Nella preghiera iniziale della Colletta ci rivolgiamo al Padre celeste dicendo: « O Dio, Padre buono, che nel tuo Figlio unigenito ci hai dato il sacerdote compassionevole verso i poveri e gli afflitti, ascolta il grido della nostra preghiera e fa’ che tutti gli uomini vedano in lui il dono della tua misericordia ».
Prima Lettura : Ger 31,7-9.
Il profeta Geremia invita il popolo, riferendo le parole del Signore: « Innalzate canti di gioia per Giacobbe, esultate per la prima delle nazioni, fate udire la vostra lode e di dite: “ Il Signore ha salvato il suo popolo, il resto di Israele ”».
Ancora. Geremia ricorda che Dio riunirà « il suo popolo dalle estremità della terra, il cieco e lo zoppo, la donna incinta e la partoriente e ritorneranno in gran folla ». Tutti questi, dopo essere partiti nel pianto, sarebbero stati riportati tra le consolazioni e condotti a fiumi ricchi d’acqua attraverso una strada dritta: è il ritorno degli esuli, il resto che Dio ha salvato dopo la schiavitù di Babilonia.
Così l’amore di Dio avrebbe rinnovato l’esodo dei riscattati, non per i loro meriti, ma perché Egli è un « Padre per Israele, Efraim il suo primogenito ». Tutto questo si è realizzato pienamente con Gesù, che è venuto a rivelarci la tenerezza dell’amore del Padre celeste, la sua paternità che genera dall’eternità il Figlio, Gesù Cristo. Per mezzo di lui, apparso tra noi, come uno di noi, come nostro Salvatore e Redentore, Dio ci rende partecipi di questa figliolanza adottiva per opera dello Spirito Santo. Così noi non siamo più estranei a Dio, ma divenuti per suo dono figli, godiamo della sua provvidenza paterna che ci segue con il suo amore e ci aspetta per accoglierci nella sua comunione eterna.
Seconda Lettura: Eb 5,1-6.
La lettura dalla Lettera agli Ebrei, ci ricorda che ogni sommo sacerdote scelto tra gli uomini, è costituito per loro, per le cose che riguardano la divinità, « per offrire doni e sacrifici per i peccati propri e del popolo ». Anche Gesù, come sommo Sacerdote, scelto tra gli uomini, essendosi rivestito di debolezza, è in grado di sentire giusta compassione per quelli che sono nell’ignoranza e nell’errore. A causa di questa non deve offrire sacrifici per i peccati suoi e del popolo, come facevano i sacerdoti della religione israelitica, ma solo per quelli del popolo, poiché Gesù non si è attribuito da se stesso la gloria di sommo sacerdote, ma gliela conferita il Padre che gli ha detto: « Tu sei mio Figlio, oggi ti ho generato » e in un altro passo della Scrittura : « Tu sei sacerdote per sempre, secondo l’ordine di Melchisedek » e non secondo quello levitico.

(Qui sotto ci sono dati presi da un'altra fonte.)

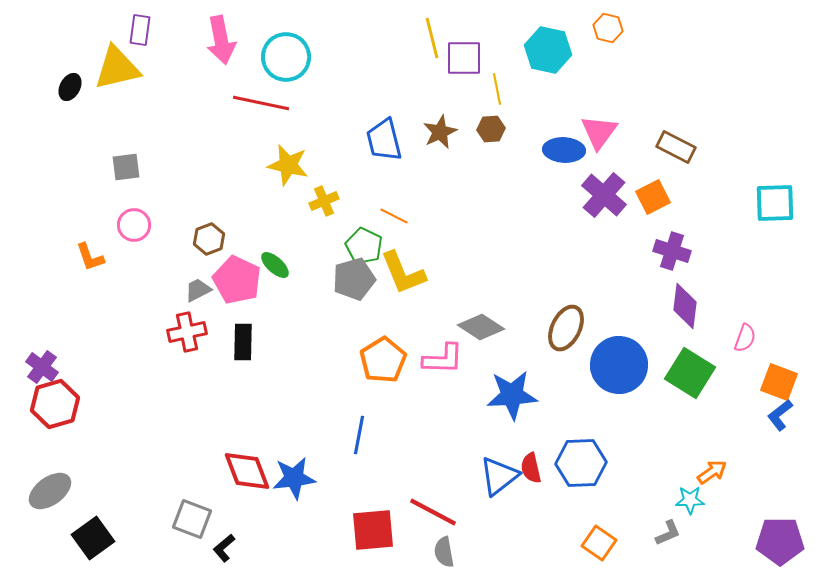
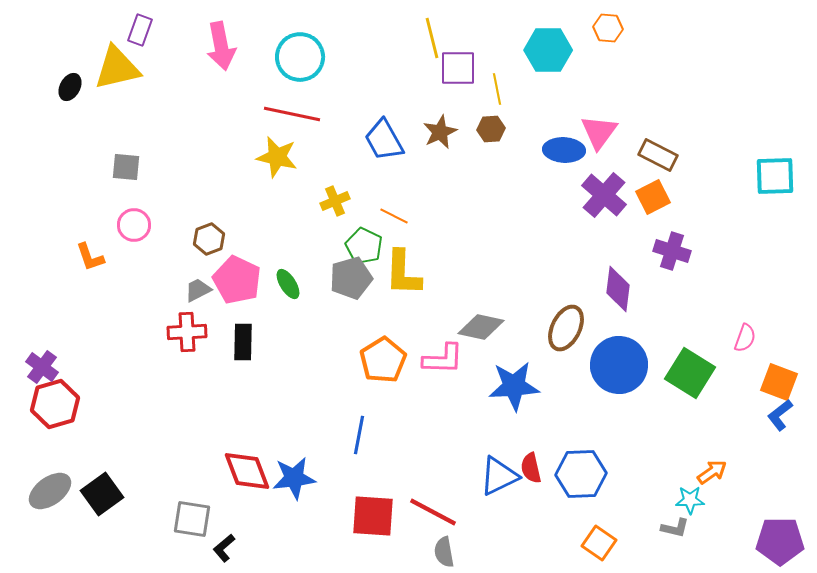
orange hexagon at (608, 28): rotated 8 degrees counterclockwise
purple rectangle at (140, 30): rotated 12 degrees clockwise
pink arrow at (221, 40): moved 6 px down
cyan hexagon at (548, 50): rotated 12 degrees counterclockwise
cyan circle at (286, 57): moved 14 px right
purple square at (464, 58): moved 6 px left, 10 px down
red line at (261, 103): moved 31 px right, 11 px down
blue trapezoid at (384, 140): rotated 15 degrees counterclockwise
brown rectangle at (676, 147): moved 18 px left, 8 px down
yellow star at (288, 165): moved 11 px left, 8 px up
gray square at (126, 167): rotated 12 degrees clockwise
yellow cross at (324, 201): moved 11 px right
cyan square at (775, 203): moved 27 px up
green ellipse at (275, 265): moved 13 px right, 19 px down; rotated 16 degrees clockwise
yellow L-shape at (403, 273): rotated 24 degrees clockwise
gray pentagon at (354, 279): moved 3 px left, 1 px up
purple diamond at (685, 306): moved 67 px left, 17 px up
gray diamond at (481, 327): rotated 21 degrees counterclockwise
red cross at (187, 332): rotated 9 degrees clockwise
blue star at (512, 395): moved 2 px right, 9 px up
blue hexagon at (581, 463): moved 11 px down
blue triangle at (499, 476): rotated 12 degrees clockwise
gray square at (192, 519): rotated 12 degrees counterclockwise
red square at (373, 530): moved 14 px up; rotated 9 degrees clockwise
gray L-shape at (668, 533): moved 7 px right, 5 px up; rotated 36 degrees clockwise
black square at (93, 538): moved 9 px right, 44 px up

Gesù, per noi, è il sommo Sacerdote che offre al Padre se stesso in sacrificio sulla croce per espiare le colpe degli uomini, con una immolazione ormai valida per tutti e per sempre. Gesù, Figlio di Dio, in quanto uomo « è preso tra gli uomini, per cui sente « giusta compassione » per le debolezze nostre. Per questa sua compassione e l’infinito valore del suo sacrificio, noi nutriamo ferma confidenza nell’amore di Dio e nella sua grande misericordia, avendo dato il suo Figlio come vittima di riconciliazione.
Vangelo: Mc 10,46-52
Il figlio cieco di Timeo, Bartiméo, saputo che Gesù passava per le vie di Gerico, si mise a gridare verso di lui : « Figlio di Davide, Gesù, abbi pietà di me! ». Ma, poiché lo rimproveravano perché non gridasse, egli gridava ancora più forte: « Figlio di Davide, abbi pietà di me! ». Gesù comanda di chiamarlo e quelli che sono vicini gli dicono: « Coraggio! Alzati, ti chiama! ». Bartiméo, allora, getta via il mantello, balza in piedi e si avvicina a Gesù, che gli dice: « Cosa vuoi che io faccia per te? ». E lui:« Rabbunì, che ci veda di nuovo!». Gesù gli dice: « Va’, la tua fede ti ha salvato ». Il cieco ci vide e segue Gesù lungo la strada. Gesù guarisce il cieco per la sua fede. E se anche gli viene impedito di implorare Gesù, questi comanda di chiamarlo e gli dona la luce degli occhi e gli illumina il cammino per seguirlo. Gesù è colui che ridà la vista spirituale a tutti quelli che lo implorano nella ricerca della verità e di Dio, illuminando il cammino della liberazione da ogni forma di cecità umana: attraverso la guarigione del corpo Gesù tocca e guarisce il cuore.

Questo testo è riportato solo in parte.